Run program and report line of output. Very powerful module, which could be used as ‘proxy’ module to any other diagnostic.

See detailed documentation page for runline module.

runstatus

Run program and report exit code. (This is simpler then runline module).

See detailed documentation page for runstatus module.

runtime

Run program and report time. example:

sleep_TIME=/usr/bin/sleep 2

will create numerical indicator PREFIX:sleep with value about 2.0032

Optional FRACTION variable sets how many numbers after period to report. Default value is 4.
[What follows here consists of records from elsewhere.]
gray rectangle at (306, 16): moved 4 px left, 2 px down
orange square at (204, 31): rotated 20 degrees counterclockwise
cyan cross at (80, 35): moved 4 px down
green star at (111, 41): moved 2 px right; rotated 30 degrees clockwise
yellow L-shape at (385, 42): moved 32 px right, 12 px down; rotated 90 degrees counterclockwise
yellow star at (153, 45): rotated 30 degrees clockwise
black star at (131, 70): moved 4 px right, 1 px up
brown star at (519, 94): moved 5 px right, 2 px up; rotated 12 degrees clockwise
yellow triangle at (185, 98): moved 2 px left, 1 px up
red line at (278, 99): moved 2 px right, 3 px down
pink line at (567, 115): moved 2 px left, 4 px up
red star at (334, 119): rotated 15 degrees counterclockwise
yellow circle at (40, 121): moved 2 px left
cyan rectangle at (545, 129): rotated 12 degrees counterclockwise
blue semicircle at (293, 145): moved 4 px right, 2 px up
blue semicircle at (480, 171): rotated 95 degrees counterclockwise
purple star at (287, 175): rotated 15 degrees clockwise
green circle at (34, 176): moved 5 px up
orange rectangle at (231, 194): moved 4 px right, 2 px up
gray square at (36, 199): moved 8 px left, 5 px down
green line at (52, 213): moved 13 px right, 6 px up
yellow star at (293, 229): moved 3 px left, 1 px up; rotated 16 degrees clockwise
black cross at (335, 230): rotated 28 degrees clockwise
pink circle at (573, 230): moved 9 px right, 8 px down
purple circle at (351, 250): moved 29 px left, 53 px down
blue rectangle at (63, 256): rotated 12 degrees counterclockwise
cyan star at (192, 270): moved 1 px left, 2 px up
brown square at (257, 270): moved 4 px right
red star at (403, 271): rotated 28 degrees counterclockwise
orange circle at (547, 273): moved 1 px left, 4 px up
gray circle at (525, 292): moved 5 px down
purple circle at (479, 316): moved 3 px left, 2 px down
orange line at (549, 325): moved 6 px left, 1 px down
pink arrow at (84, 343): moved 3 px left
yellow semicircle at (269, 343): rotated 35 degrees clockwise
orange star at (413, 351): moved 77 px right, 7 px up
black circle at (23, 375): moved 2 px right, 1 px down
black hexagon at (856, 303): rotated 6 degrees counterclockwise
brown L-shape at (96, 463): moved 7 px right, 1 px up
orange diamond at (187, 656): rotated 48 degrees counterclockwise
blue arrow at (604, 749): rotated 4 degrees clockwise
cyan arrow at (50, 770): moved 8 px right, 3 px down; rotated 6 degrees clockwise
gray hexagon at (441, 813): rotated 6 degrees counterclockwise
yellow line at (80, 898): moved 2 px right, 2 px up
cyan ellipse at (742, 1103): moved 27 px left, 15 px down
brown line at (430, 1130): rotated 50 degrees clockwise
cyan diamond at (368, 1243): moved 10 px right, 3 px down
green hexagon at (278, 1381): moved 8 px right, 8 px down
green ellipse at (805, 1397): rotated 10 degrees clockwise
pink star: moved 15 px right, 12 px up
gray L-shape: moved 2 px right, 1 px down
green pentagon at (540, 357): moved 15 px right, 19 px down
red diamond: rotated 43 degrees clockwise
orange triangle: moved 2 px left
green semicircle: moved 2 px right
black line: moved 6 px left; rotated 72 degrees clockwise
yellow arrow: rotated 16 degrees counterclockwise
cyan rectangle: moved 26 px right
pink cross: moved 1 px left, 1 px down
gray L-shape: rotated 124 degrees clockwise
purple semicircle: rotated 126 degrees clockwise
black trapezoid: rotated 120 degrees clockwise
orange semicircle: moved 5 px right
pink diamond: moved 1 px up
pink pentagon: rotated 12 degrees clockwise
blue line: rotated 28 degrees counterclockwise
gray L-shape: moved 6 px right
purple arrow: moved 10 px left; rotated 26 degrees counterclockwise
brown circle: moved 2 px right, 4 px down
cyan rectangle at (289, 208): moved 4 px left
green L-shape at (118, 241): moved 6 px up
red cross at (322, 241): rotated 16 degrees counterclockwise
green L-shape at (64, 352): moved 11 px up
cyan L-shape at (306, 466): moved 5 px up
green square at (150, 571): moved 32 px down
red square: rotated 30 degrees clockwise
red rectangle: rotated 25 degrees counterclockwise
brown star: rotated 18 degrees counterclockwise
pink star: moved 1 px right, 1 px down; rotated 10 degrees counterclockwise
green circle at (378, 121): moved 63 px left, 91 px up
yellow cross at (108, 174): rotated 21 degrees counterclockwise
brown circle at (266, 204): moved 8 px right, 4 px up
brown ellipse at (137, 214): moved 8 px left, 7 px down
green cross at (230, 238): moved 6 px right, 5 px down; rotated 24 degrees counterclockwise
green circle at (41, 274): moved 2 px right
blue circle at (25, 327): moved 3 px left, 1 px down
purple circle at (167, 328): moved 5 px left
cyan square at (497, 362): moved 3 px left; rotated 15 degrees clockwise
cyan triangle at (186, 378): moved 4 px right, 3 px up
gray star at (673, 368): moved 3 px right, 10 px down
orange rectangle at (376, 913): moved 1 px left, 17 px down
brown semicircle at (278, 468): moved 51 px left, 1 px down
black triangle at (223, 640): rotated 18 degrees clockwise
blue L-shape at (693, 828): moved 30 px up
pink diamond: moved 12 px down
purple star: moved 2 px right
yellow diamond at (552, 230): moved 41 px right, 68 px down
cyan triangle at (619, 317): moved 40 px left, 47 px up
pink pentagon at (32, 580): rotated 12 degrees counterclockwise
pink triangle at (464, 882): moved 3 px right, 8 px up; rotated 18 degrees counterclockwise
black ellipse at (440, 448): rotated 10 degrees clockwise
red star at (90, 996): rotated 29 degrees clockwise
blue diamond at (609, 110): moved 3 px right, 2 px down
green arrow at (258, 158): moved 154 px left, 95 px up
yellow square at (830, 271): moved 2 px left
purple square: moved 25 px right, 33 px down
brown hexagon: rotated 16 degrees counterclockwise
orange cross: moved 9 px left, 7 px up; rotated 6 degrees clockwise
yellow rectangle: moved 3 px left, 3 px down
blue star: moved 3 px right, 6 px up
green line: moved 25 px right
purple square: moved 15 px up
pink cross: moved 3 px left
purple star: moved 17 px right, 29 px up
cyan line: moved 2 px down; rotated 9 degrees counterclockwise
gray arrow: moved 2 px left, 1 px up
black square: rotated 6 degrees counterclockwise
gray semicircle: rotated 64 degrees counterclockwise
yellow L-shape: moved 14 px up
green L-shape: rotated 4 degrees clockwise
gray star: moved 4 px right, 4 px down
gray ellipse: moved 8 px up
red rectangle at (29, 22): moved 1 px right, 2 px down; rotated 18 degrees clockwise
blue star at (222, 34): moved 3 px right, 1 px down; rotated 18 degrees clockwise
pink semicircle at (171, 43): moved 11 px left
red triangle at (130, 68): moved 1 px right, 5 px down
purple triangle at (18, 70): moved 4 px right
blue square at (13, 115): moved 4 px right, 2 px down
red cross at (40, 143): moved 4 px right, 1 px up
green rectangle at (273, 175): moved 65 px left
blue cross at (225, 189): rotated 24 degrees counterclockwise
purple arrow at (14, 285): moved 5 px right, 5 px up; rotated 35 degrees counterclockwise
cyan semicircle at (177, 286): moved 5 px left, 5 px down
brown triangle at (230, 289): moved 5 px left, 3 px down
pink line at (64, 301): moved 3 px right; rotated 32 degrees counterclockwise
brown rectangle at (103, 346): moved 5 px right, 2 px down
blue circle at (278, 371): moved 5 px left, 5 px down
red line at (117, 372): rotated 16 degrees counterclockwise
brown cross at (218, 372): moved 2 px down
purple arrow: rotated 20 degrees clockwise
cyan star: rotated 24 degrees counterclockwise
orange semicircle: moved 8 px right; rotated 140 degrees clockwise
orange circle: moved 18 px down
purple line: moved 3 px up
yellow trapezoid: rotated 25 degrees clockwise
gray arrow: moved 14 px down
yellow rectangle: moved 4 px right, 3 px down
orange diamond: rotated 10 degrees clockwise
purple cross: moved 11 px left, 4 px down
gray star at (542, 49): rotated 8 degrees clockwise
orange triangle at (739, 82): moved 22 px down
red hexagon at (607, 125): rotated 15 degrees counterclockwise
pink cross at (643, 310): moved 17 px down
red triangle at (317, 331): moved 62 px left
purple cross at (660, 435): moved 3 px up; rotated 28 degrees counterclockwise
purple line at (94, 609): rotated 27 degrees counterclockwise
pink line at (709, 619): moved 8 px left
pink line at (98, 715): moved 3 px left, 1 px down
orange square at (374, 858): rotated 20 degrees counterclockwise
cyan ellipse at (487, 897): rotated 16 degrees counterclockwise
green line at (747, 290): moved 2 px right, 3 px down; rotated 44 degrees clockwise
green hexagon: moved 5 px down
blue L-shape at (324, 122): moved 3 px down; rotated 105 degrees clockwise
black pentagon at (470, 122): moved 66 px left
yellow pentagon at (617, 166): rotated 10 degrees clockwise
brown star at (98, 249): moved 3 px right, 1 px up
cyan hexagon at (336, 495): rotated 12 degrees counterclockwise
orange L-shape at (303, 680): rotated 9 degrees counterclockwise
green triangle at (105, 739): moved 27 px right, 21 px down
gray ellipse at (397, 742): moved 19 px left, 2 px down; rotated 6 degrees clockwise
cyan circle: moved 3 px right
If program exits with non-zero status, indicator will have value -1.

SQL

sql - perform Mariadb/MySQL numeric SQL query

uptime

Reports server uptime. New created indicator will use diffmin=0. If server will be rebooted, next update will violate diffmin restrictions, so indicator will switch to ERR and send alert.

version

Reports okerrupdate version number (e.g. ‘1.2.23’). Changed only after okerrupdate upgraded. Useful to find out machines with old okerrupdate versions.